IRS Provides a Tax Preparation Tip

In IR–2020–17, the Service warned taxpayers about "ghost" preparers who are not willing to sign returns. Some "ghost" preparers promise large refunds from these tax returns.

Under federal law, a tax preparer must have an IRS Preparer Tax Identification Number (PTIN). A paid preparer must sign each return and include his or her PTIN.

If a tax preparer is not willing to sign the return, consumers should be on guard. This is particularly a risk if the tax preparer promises a large refund or if a preparation fee is based on the size of the refund.

Your ghost preparer may also have one or more of the following red flags.
  • Requires payment in cash
  • Pads income to qualify for tax credits
  • Fakes deductions to increase refund
  • Sends refunds to the preparer's bank account
Information on selecting a tax preparer is available on IRS.gov. The IRS provides a Choosing a Tax Professional page, which explains how to review your preparer's credentials. There also is a Directory of Federal Tax Return Preparers.

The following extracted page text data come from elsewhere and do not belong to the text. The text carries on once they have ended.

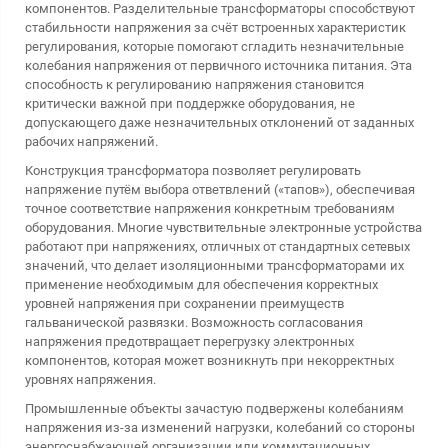
компонентов. Разделительные трансформаторы способствуют
стабильности напряжения за счёт встроенных характеристик
регулирования, которые помогают сгладить незначительные
колебания напряжения от первичного источника питания. Эта
способность к регулированию напряжения становится
критически важной при поддержке оборудования, не
допускающего даже незначительных отклонений от заданных
рабочих напряжений.
Конструкция трансформатора позволяет регулировать
напряжение путём выбора ответвлений («тапов»), обеспечивая
точное соответствие напряжения конкретным требованиям
оборудования. Многие чувствительные электронные устройства
работают при напряжениях, отличных от стандартных сетевых
значений, что делает
изоляционными трансформаторами
их
применение необходимым для обеспечения корректных
уровней напряжения при сохранении преимуществ
гальванической развязки. Возможность согласования
напряжения предотвращает перегрузку электронных
компонентов, которая может возникнуть при некорректных
уровнях напряжения.
Промышленные объекты зачастую подвержены колебаниям
напряжения из-за изменений нагрузки, колебаний со стороны
энергоснабжающей организации или коммутационных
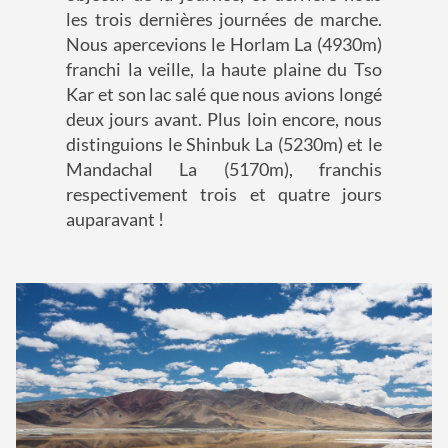
les trois dernières journées de marche.
Nous apercevions le Horlam La (4930m)
franchi la veille, la haute plaine du Tso
Kar et son lac salé que nous avions longé
deux jours avant. Plus loin encore, nous
distinguions le Shinbuk La (5230m) et le
Mandachal La (5170m), franchis
respectivement trois et quatre jours
auparavant !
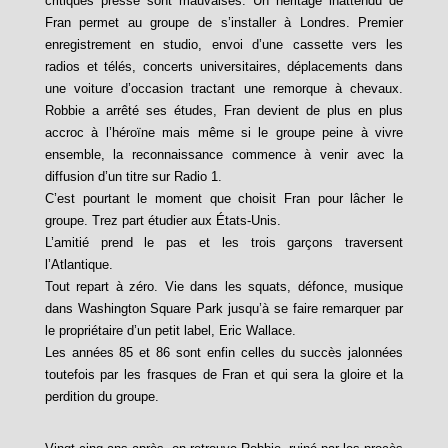
critiques presse sont mauvaises. Un héritage inattendu de
Fran permet au groupe de s’installer à Londres. Premier
enregistrement en studio, envoi d’une cassette vers les
radios et télés, concerts universitaires, déplacements dans
une voiture d’occasion tractant une remorque à chevaux.
Robbie a arrêté ses études, Fran devient de plus en plus
accroc à l’héroïne mais même si le groupe peine à vivre
ensemble, la reconnaissance commence à venir avec la
diffusion d’un titre sur Radio 1.
C’est pourtant le moment que choisit Fran pour lâcher le
groupe. Trez part étudier aux États-Unis.
L’amitié prend le pas et les trois garçons traversent
l’Atlantique.
Tout repart à zéro. Vie dans les squats, défonce, musique
dans Washington Square Park jusqu’à se faire remarquer par
le propriétaire d’un petit label, Eric Wallace.
Les années 85 et 86 sont enfin celles du succès jalonnées
toutefois par les frasques de Fran et qui sera la gloire et la
perdition du groupe.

Every taxpayer should review their Form 1040 before it is filed. Your tax preparer should be willing to answer any questions that you may have. Because most tax returns and refunds are handled through electronic methods, double check the return for your correct bank account and bank routing numbers.

Editor's Note: If you believe your tax preparer is not following proper rules, the IRS offers Form 14157, Complaint: Tax Return Preparer. If a tax preparer files your return without your knowledge or consent, file Form 14157A, Tax Return Preparer Fraud or Misconduct Affidavit.